Kazakhstan celebrates its Independence on Dec. 16 and the concert, which received support from Spain’s Ministry of Culture and Sport, aspired to use music as an instrument to strengthen the cultural links between the two countries, the orchestra’s director told EFE.
Director Daueshov Nurkissa said it was the orchestra’s first ever performance in Spain and he was “very happy to make Kazakh culture known here through music.”
He stressed that the most important part of any musical project abroad was “to strengthen the friendly relationship between two countries, between two peoples.”
The orchestra, established in 1934, treated the public to traditional tunes from the Great Steppe performed with Kazakh folk instruments.
“The State Academic Orchestra of Kazakhstan has a history of eighty years,” during which it has performed “its musical notes on stages in more than eighty countries of the world,” Nurkissa said.

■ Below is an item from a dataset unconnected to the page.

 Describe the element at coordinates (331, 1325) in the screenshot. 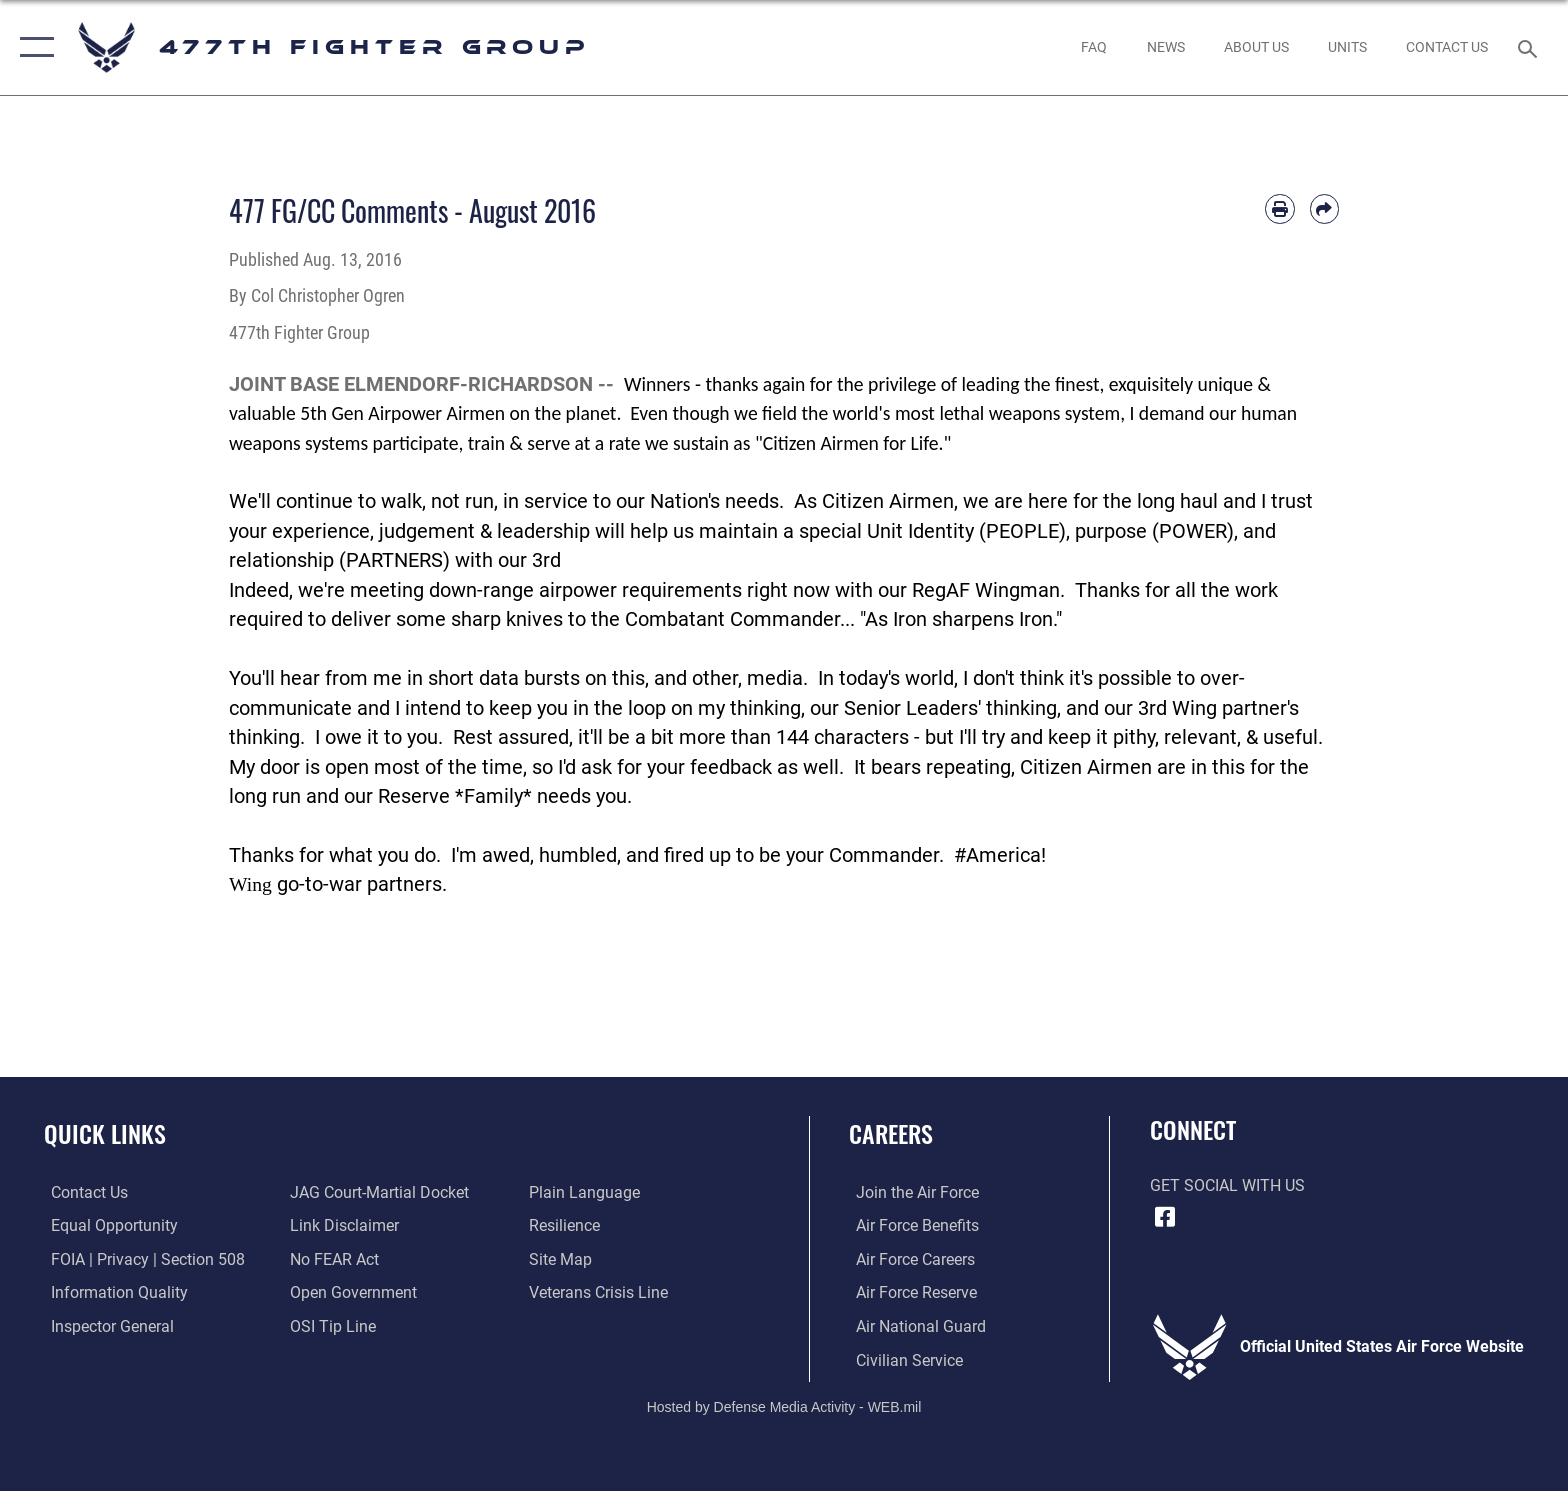

I see `[Link to submit a tip to the Office of Special Investigations opens in a new window]` at that location.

Wearing typical Kazakh dress, the musicians performed a program that included works by Kazakh and international composers like Kurmangazy, who gives his name to the band, Latif Hamidi, George Bizet, Manuel de Falla and Johann Strauss.
With the piece Kuy “Conil Ashar” the orchestra put the first notes to a recital in which nineteen compositions were played during more than ninety minutes.
The recital was an extension of the government of Kazakh President Nursultan Nazarbayev’s program “The Course Towards the Future: Modernization of Kazakhstan’s Identity.”
The orchestra performed in 2017 the concert program “Melodies of the Great Steppe” at UNESCO headquarters in Paris, in the Republic of Bulgaria and in Uzbekistan.